> _Records supplied_:
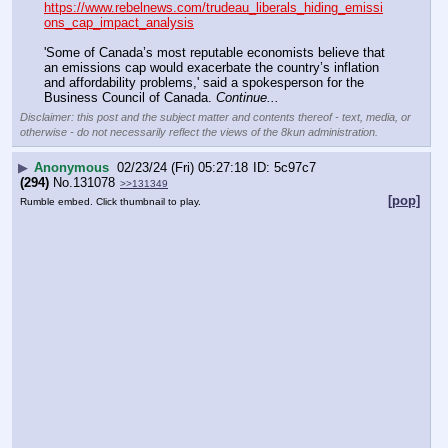
https://www.rebelnews.com/trudeau_liberals_hiding_emissi
ons_cap_impact_analysis
'Some of Canada’s most reputable economists believe that 
an emissions cap would exacerbate the country’s inflation 
and affordability problems,' said a spokesperson for the 
Business Council of Canada. 
Continue...
Disclaimer: this post and the subject matter and contents thereof - text, media, or
otherwise - do not necessarily reflect the views of the 8kun administration.
▶
Anonymous
02/23/24 (Fri) 05:27:18
5c97c7
(294)
No.
131078
>>131349
[pop]
Rumble embed. Click thumbnail to play.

> _Work to be completed_: Give again, please, precisely the lines that begin the records and run through the line with "Continue..." in it, keeping both end lines and dropping any pictures.

> _Result for this task_:
https://www.rebelnews.com/trudeau_liberals_hiding_emissi
ons_cap_impact_analysis
'Some of Canada’s most reputable economists believe that 
an emissions cap would exacerbate the country’s inflation 
and affordability problems,' said a spokesperson for the 
Business Council of Canada. 
Continue...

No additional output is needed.